Learn how to become an empathetic, attentive, and active listener with the listening skills exercises listed below. You can also review this guide on the numerous components of the listening process for reference, or learn how to improve your general communications skills in one day with this guide.

A Game of Telephone

Telephone might be considered a child’s game, but it’s actually a very useful exercise in communication that those working to improve their own or their team’s listening skills can benefit from greatly. The rules are simple, but altered slightly to shed additional light on the importance of active listening, and how information can become distorted as a result of laziness, inattentiveness, and passivity… all enemies of effective communication.

To start the game, participants should stand in a line, or a circle. One person begins the game by whispering a sentence to the person after them. This sentence should be prepared beforehand, by someone moderating the game, but it should only be known to the person starting the game. The person who received the messages should then whisper it to the person after them, and so on.

By the time it gets to the final person in the group, they should say the message aloud. The first person will read the sentence they were given, and participants can note how much the two have changed. It’s very unlikely, especially in large groups, that the message has not been altered at least a little bit.

The additional rule teams can add to make this exercise more lucid is for each participant to keep a small note card. After they hear the message – not during, but after – they should write down what they heard, and read it to the person next to them. This way, any slight change in the message is down on paper, and the group moderator can post these note cards up in front of the room. Then, the team can study how subtle changes in word use, slight additions or eliminations, can significantly alter the meaning of any message.

Check out this guide for similar communication activities, that stress both good listening and good articulation.

Selective Listening

Selective listening is the act of hearing and interpreting only parts of a message that seem relevant to you, while ignoring or devaluing the rest. Often, selective listeners will form arguments before they’ve heard the full story, making them not only poor listeners, but poor speakers too!

To confront this in a group environment, one moderator should compose a list of objects or ideas, all similar in theme. For example: turkey, lettuce, tomato, mayo, mustard, cheese, etc. These are all sandwich components, and most people will recognize this. The list should be relatively long, maybe 15 to 20 words, and have some repeated words. For example: turkey, lettuce, tomato, mayo, mustard, cheese, ham, lettuce, pickles, onion, olives, lettuce…

The moderator should read this list to the group, and then allot them 30 seconds to write down as many words as they can remember. Most people will remember the word that was repeated the most, and a notable amount will most likely write down words that were obvious, but not actually stated in the list. For example: bread, sandwich, or food.

Group Storytelling

A good listener should be able to view a discussion as a whole, and not just its most immediate parts. The group storytelling activity is a fun, potentially silly, but incredibly valuable exercise in active listening and comprehension.

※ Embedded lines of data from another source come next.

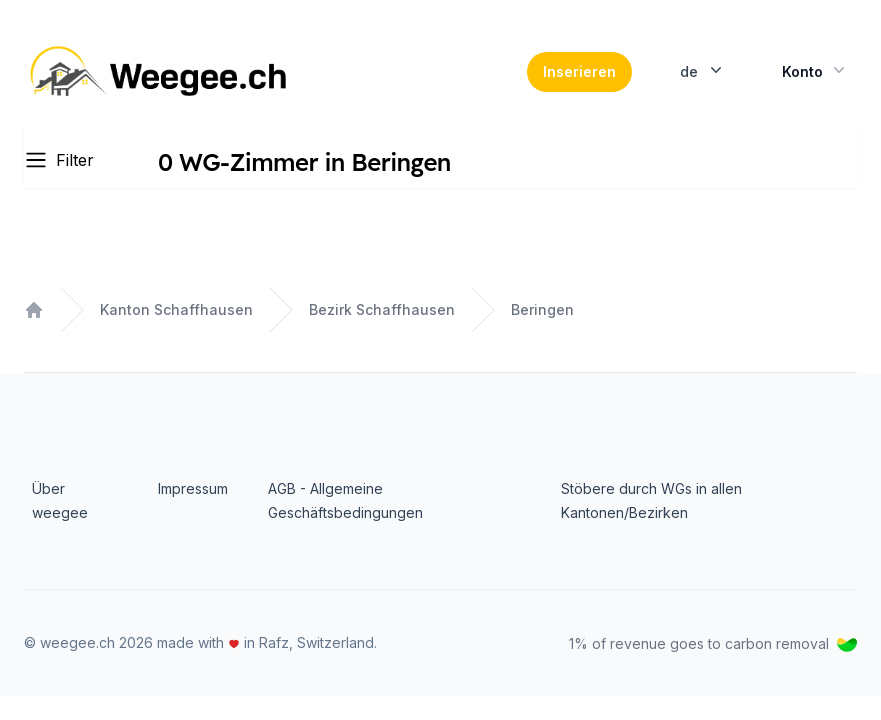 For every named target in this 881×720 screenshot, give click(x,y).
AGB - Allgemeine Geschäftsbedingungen (345, 500)
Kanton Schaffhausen (176, 309)
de (703, 70)
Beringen (542, 309)
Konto (815, 70)
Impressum (193, 488)
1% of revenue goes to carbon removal (713, 643)
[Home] (161, 72)
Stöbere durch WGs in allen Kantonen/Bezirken (651, 500)
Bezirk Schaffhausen (382, 309)
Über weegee (60, 500) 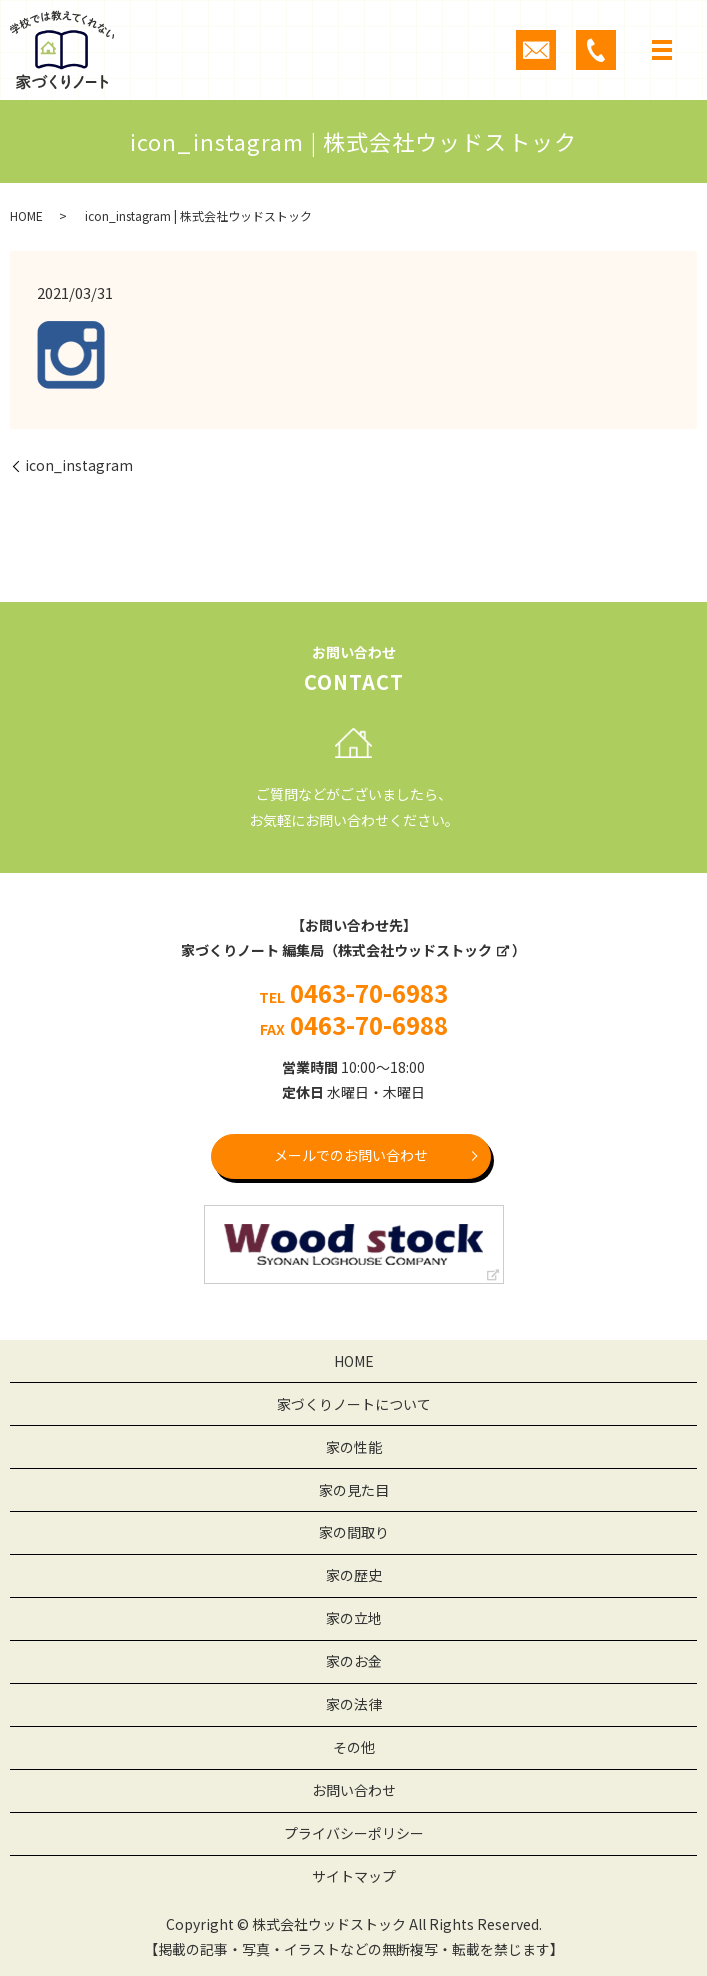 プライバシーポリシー (354, 1833)
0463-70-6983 (369, 992)
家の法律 (354, 1704)
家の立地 (354, 1618)
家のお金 (354, 1661)
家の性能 (354, 1447)
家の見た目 (354, 1490)
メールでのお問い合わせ (351, 1155)
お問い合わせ (354, 1790)
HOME (26, 215)
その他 (354, 1747)
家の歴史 (354, 1575)
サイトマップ (354, 1876)
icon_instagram (79, 465)
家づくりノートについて (354, 1404)
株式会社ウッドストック (415, 950)
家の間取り (354, 1532) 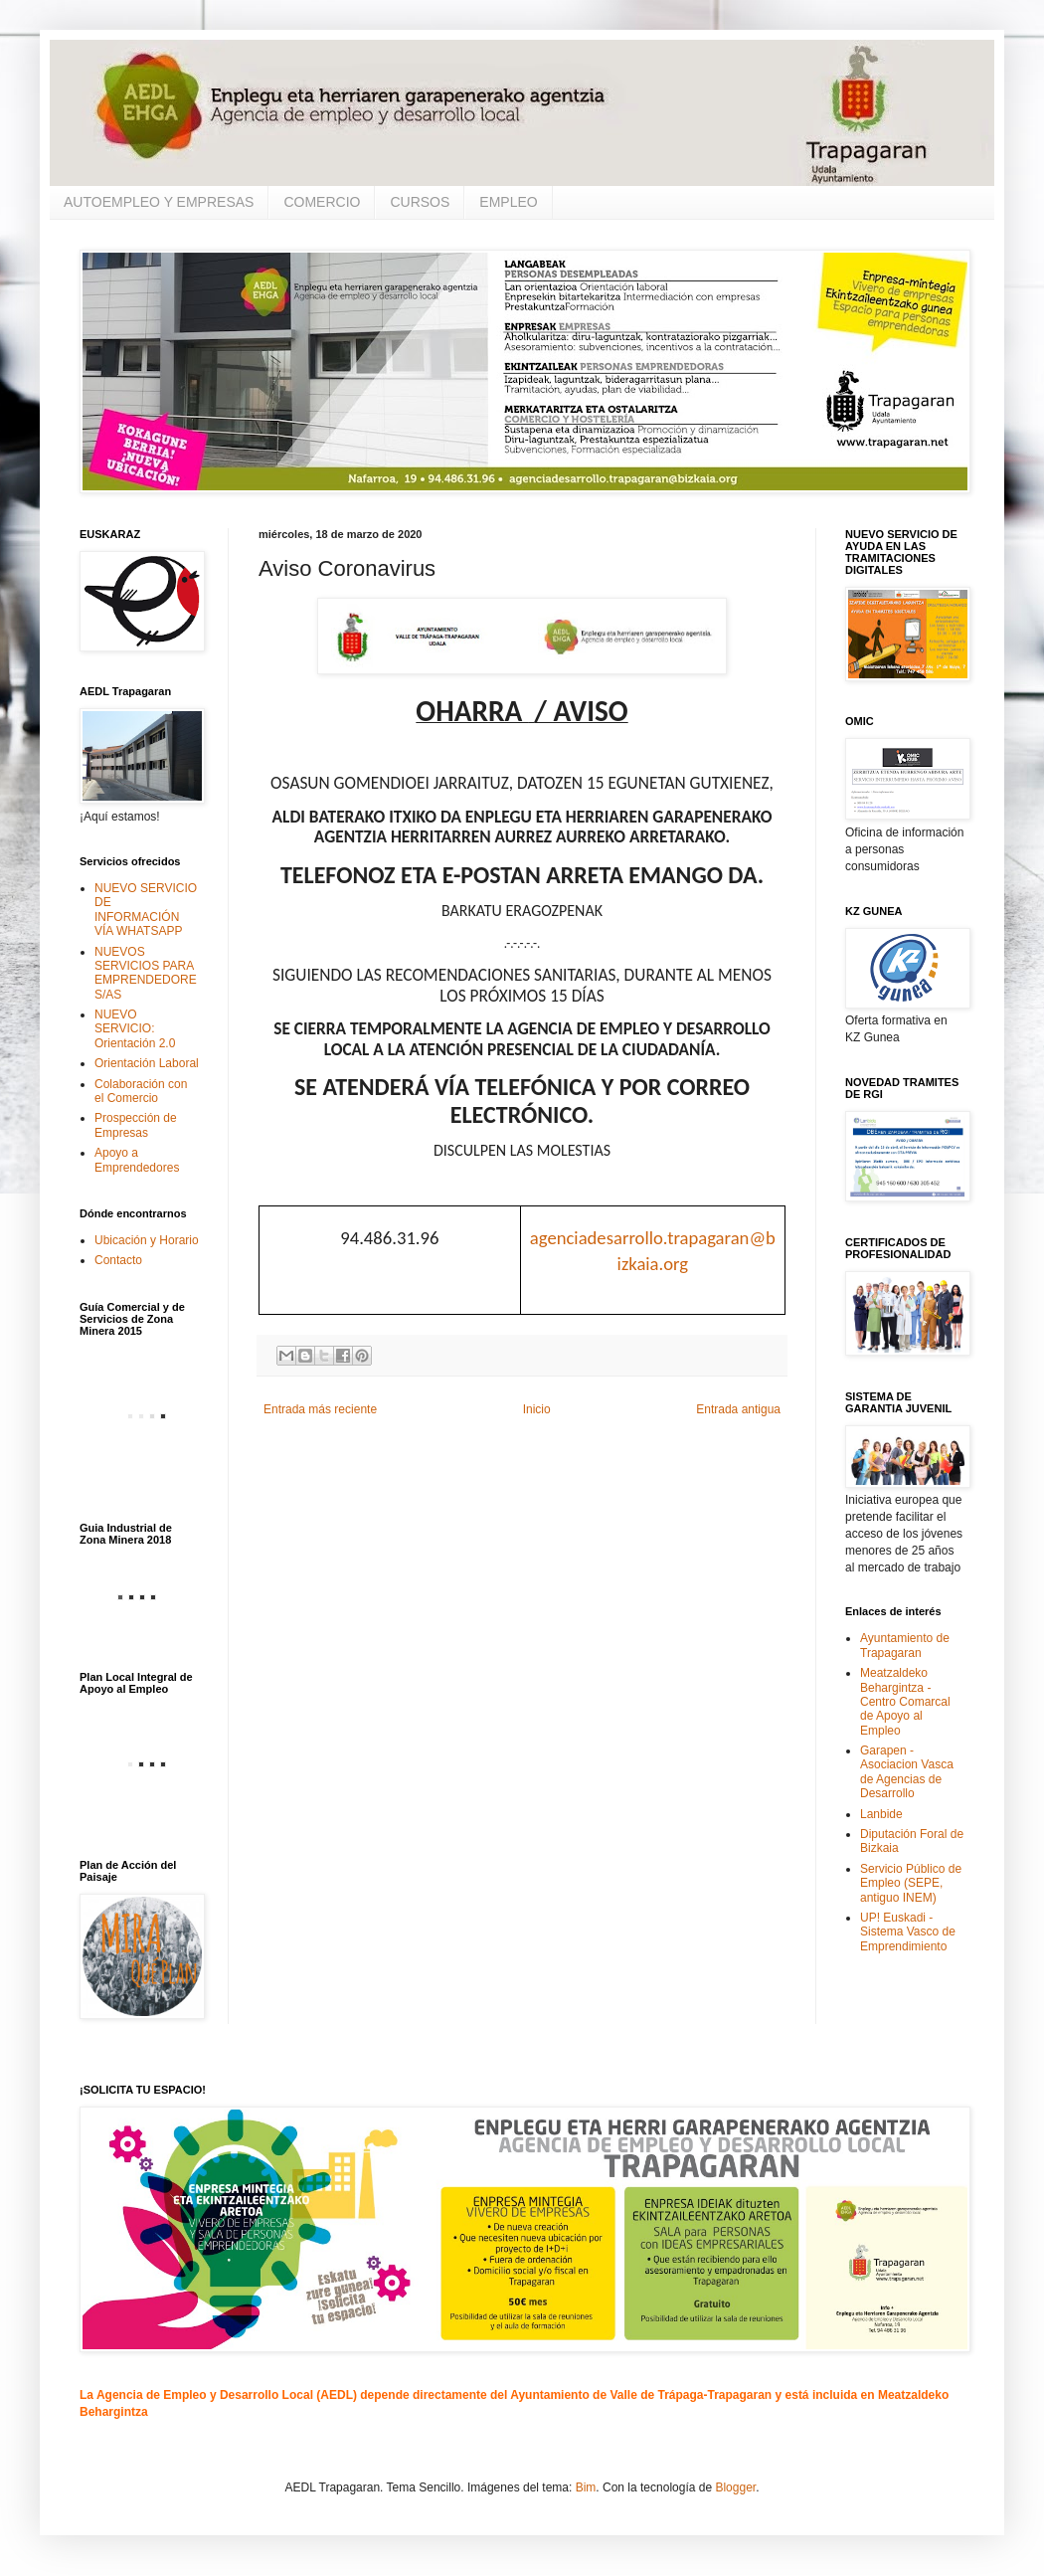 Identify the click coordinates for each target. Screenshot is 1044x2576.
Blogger (735, 2487)
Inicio (537, 1409)
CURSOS (419, 202)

This activity should have one group moderator, who will deliver the story’s first line. It should be something simple, and open for many possible continuations, such as, “So the other day, I went to the store.”

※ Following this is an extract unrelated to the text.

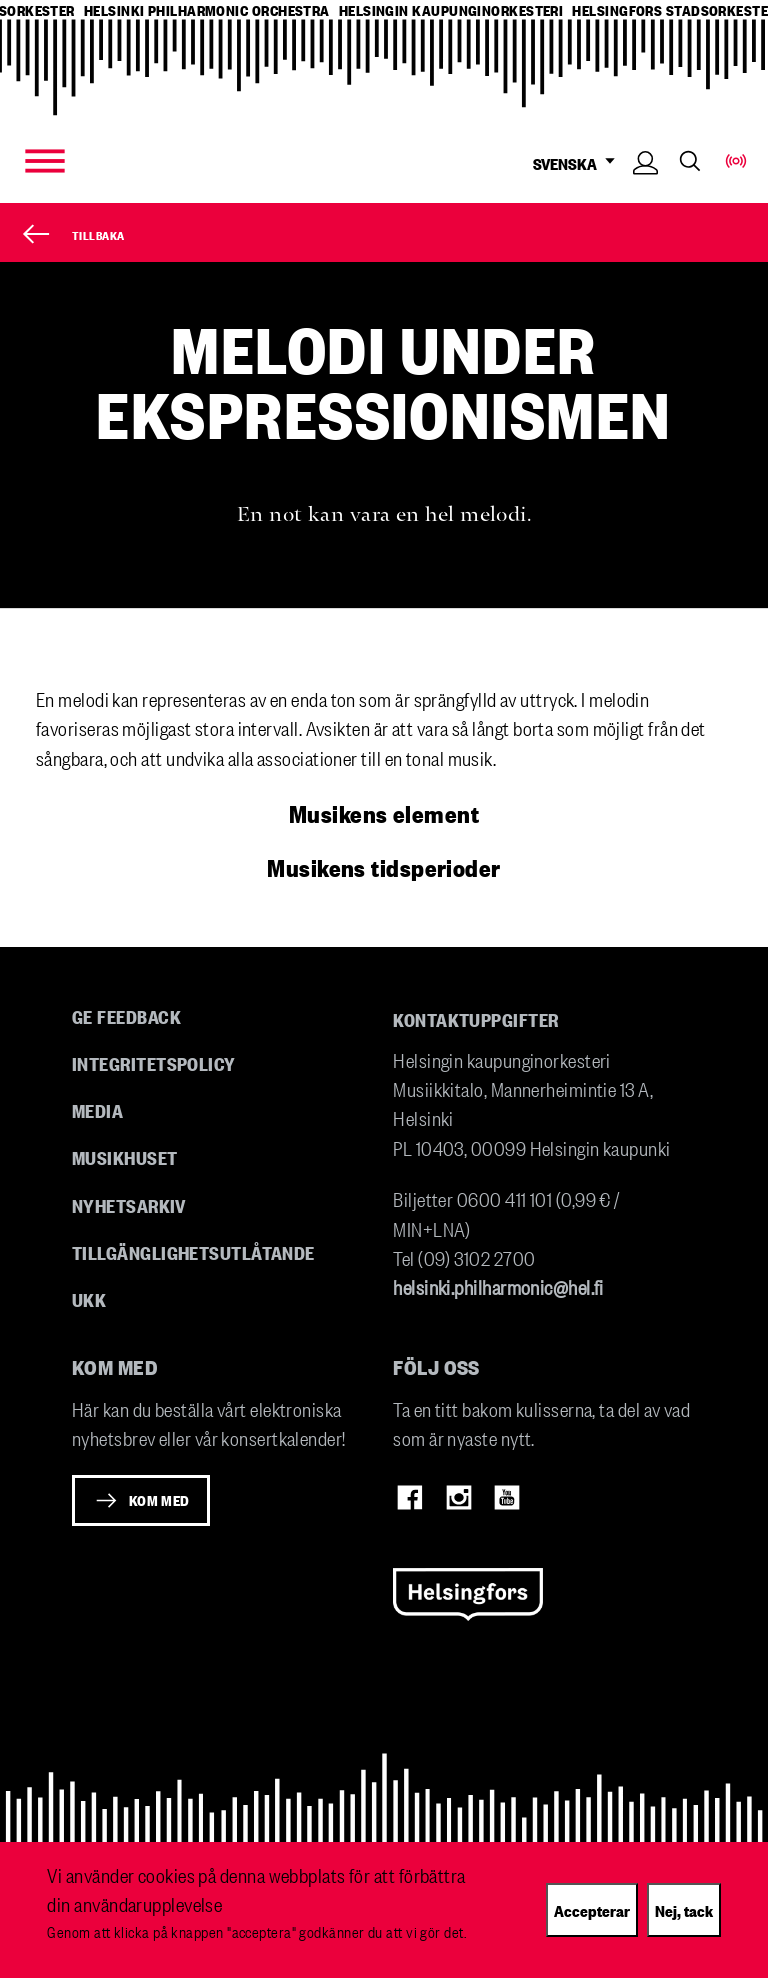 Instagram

Each participant in the group is responsible for making up their own contribution to the story, a single sentence that logically continues from the last. Meanwhile, the group moderator should be keeping track of the story on a computer or in a notepad, checking each addition for possible continuity errors.

Most of the time, there will be a few additions that contradict previous parts of the story. The moderator should hold out on identifying these until the full story has been written, and can be read aloud to the group. Then, the group can discuss how these mistakes were made, and what sorts of listening skills they should practice to ensure important information is never forgotten.

Check out this course on conscious listening for more information on the importance of combating selective hearing and inattentive communication.

Additional Listening Skills Exercises

Here are more listening skills exercises that should help you and your team develop the listening skills they need for effective communication. Don’t forget to follow up each exercise with a discussion! Check out this communications guide for some talking points.

  • Read a short story, and have participants paraphrase. This activity is a study in how team members choose to interpret and prioritize certain information over others.
  • Pair up participants, and have one person discuss a hobby or passion of theirs, while the other person is instructed to ignore them. Discuss the frustration that can come with not feeling heard or acknowledged, and review good body language and verbal remarks a good listener should practice.
  • In pairs, one participant discusses a type of location they’d like to visit, giving only subtle hints as to the specific place. The listener will have to pick up on these subtleties and at the end, recommend somewhere suitable for the speaker based on their explanation. The original speaker will confirm or deny the usefulness of the suggestion, and the two will then discuss ways people can stay alert, as a listener, and pick up on the appropriate cues to help them play a more vital role in discussions.